■ EXERCISE REQUIREMENTS ■
Filter the records, keeping every line that has the string "vars".

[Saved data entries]
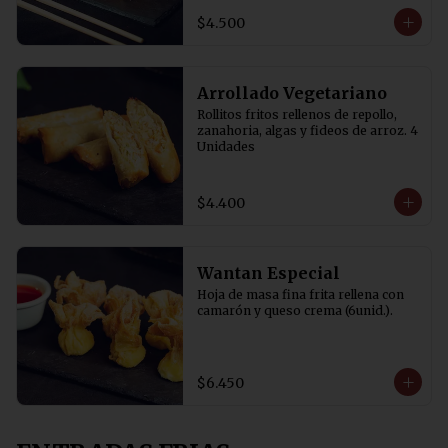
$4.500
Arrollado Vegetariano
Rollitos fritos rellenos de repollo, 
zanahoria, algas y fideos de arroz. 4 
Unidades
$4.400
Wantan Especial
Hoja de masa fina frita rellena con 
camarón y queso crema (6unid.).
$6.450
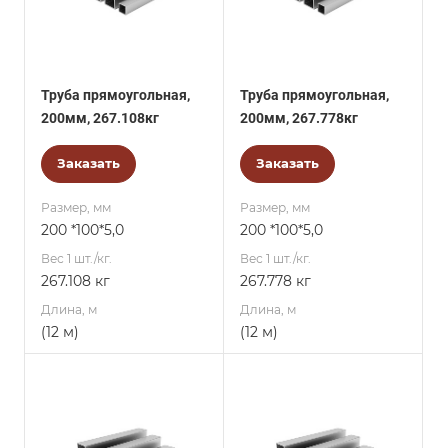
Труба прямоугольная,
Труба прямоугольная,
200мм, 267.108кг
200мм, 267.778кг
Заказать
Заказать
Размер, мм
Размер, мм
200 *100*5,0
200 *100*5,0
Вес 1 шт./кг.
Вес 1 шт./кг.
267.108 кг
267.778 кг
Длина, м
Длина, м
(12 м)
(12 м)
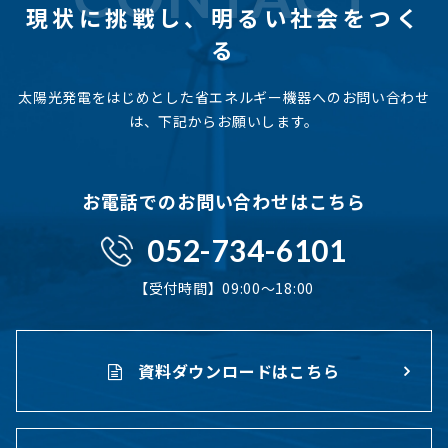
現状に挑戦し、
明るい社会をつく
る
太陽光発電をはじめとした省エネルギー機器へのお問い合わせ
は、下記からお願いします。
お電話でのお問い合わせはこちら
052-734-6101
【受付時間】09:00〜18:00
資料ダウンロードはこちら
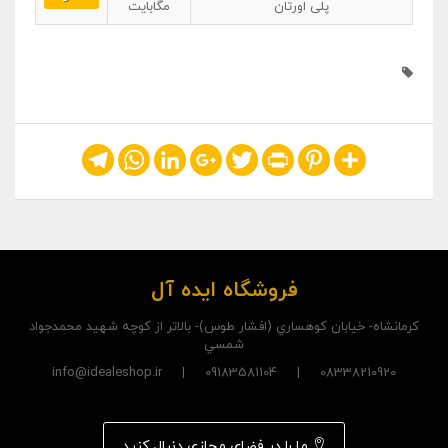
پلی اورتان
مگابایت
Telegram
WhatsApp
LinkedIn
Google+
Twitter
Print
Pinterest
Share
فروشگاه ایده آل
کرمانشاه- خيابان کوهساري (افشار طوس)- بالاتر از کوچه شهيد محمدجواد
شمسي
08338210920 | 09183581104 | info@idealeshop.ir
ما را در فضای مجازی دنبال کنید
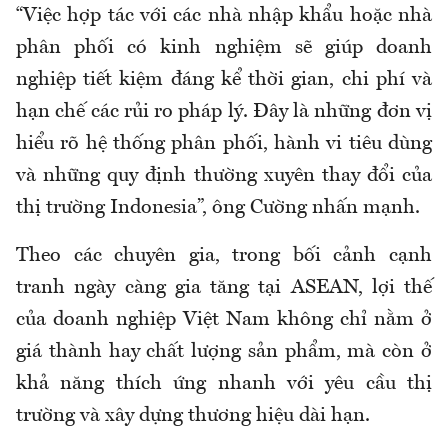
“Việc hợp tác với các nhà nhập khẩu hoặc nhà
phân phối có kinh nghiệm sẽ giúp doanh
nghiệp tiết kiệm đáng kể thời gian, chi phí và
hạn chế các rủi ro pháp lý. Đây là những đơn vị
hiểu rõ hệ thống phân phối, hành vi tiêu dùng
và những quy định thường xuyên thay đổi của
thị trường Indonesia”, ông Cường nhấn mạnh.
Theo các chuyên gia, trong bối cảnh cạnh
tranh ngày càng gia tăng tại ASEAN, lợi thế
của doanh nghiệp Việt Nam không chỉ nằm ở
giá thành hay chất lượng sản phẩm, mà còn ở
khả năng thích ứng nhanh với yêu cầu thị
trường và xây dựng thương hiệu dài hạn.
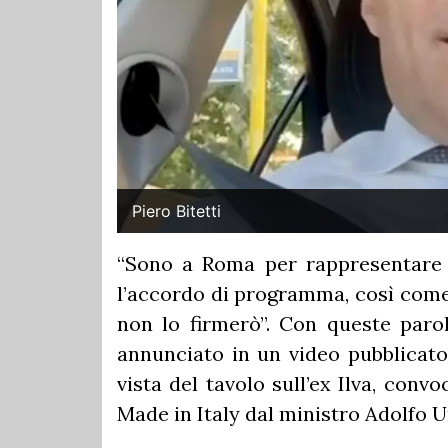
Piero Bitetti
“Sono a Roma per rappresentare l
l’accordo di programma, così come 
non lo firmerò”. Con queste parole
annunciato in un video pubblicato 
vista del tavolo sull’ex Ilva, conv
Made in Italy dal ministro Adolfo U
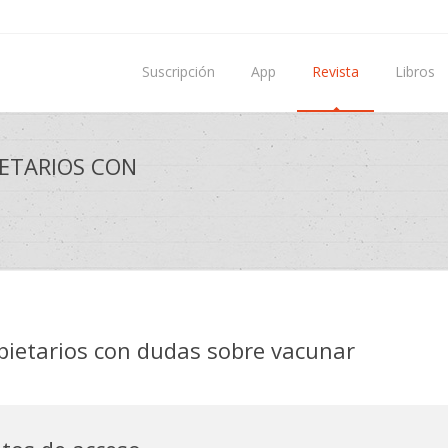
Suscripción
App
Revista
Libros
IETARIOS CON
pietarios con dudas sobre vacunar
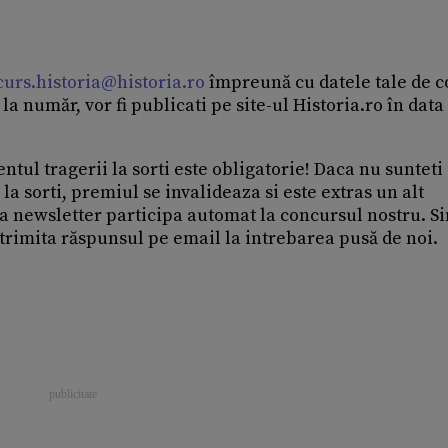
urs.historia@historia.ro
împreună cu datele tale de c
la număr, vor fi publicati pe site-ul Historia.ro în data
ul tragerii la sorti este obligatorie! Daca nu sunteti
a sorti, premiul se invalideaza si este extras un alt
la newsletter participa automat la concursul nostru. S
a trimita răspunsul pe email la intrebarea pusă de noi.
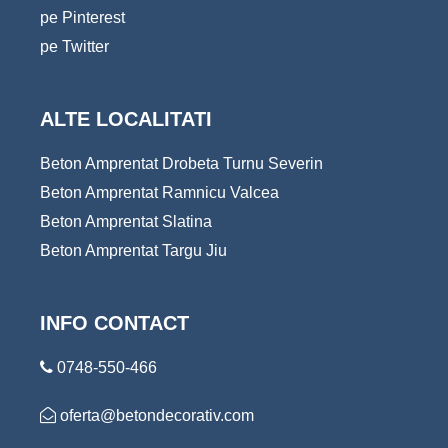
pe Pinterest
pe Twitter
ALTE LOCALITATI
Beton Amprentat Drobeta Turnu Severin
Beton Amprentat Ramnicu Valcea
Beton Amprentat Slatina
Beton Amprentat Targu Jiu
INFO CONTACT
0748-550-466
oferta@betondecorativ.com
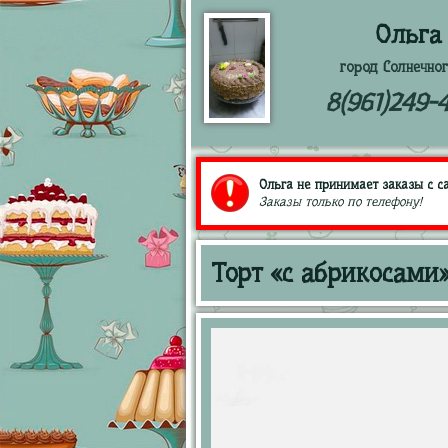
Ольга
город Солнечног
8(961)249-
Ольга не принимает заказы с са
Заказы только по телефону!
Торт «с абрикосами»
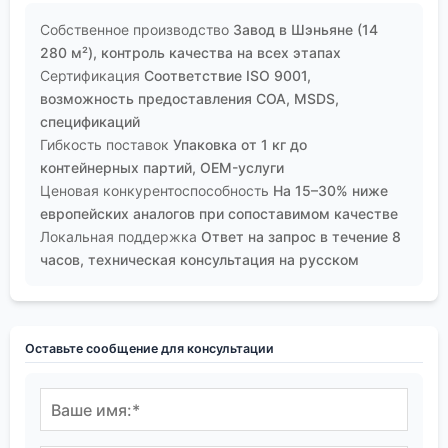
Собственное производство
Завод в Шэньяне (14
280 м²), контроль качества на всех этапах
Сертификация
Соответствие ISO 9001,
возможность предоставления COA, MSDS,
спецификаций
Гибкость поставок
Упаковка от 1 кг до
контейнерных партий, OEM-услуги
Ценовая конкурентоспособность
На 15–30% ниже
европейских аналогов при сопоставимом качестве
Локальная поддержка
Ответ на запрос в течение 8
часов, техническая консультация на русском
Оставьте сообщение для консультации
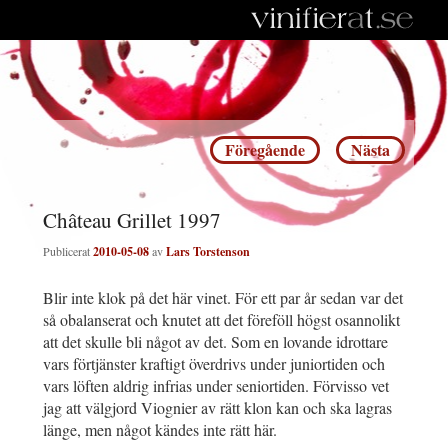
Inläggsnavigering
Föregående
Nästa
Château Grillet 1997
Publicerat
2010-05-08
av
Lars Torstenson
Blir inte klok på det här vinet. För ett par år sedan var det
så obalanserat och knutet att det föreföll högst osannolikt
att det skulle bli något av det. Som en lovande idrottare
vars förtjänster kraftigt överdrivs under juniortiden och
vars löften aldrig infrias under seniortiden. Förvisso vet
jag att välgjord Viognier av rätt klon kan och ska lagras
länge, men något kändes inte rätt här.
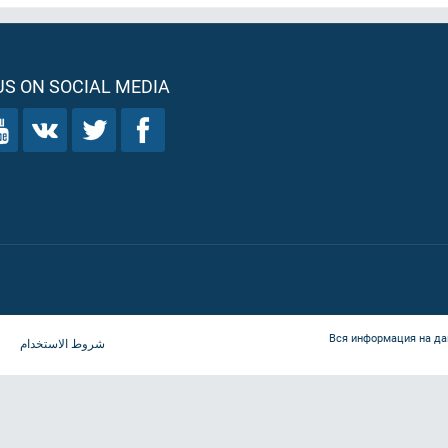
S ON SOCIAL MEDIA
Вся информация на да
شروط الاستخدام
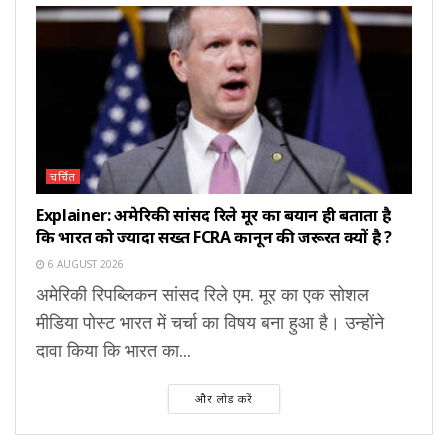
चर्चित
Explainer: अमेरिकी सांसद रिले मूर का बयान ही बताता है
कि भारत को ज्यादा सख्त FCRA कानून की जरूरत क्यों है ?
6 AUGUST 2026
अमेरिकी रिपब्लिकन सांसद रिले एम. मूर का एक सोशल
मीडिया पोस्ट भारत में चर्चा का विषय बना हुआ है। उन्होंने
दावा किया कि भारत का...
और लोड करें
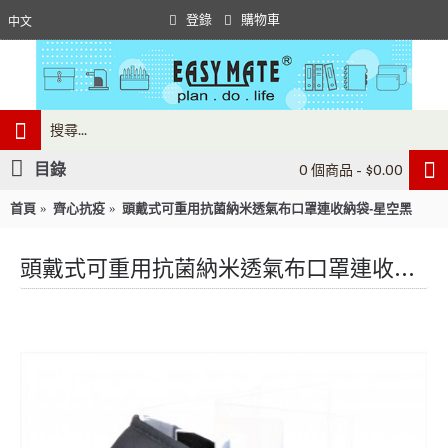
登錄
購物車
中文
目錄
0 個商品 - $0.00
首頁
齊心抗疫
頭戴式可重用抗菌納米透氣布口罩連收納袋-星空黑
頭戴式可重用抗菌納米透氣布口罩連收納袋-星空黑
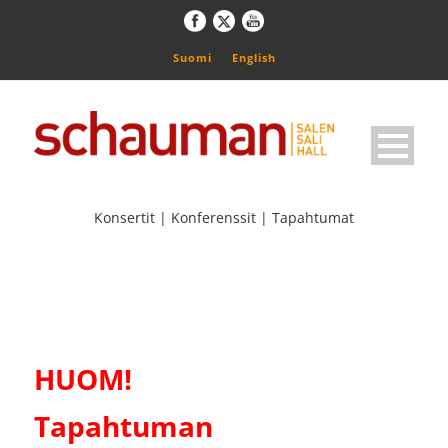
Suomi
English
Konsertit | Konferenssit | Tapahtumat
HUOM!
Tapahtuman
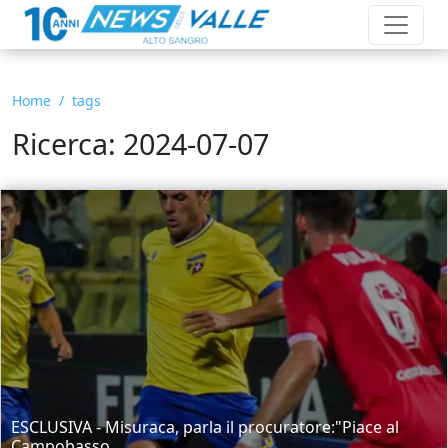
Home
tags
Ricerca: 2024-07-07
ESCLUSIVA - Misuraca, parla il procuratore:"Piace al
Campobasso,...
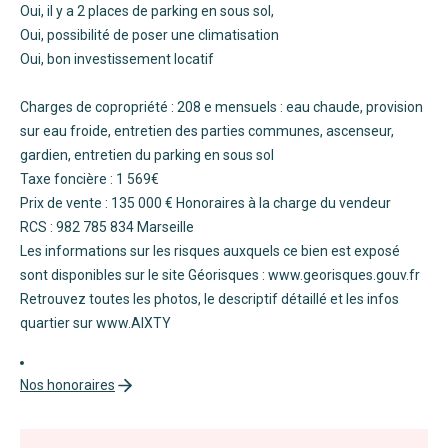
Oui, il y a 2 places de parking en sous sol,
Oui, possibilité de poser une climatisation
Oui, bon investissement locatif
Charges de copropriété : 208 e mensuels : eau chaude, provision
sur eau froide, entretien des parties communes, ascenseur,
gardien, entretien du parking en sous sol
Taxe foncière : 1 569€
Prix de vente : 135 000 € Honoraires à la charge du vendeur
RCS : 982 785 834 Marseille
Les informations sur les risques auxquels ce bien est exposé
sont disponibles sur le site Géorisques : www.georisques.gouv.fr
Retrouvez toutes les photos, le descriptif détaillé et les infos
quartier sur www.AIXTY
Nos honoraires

■ ANSWER BOX ■
vars förtjänster kraftigt överdrivs under juniortiden och
vars löften aldrig infrias under seniortiden. Förvisso vet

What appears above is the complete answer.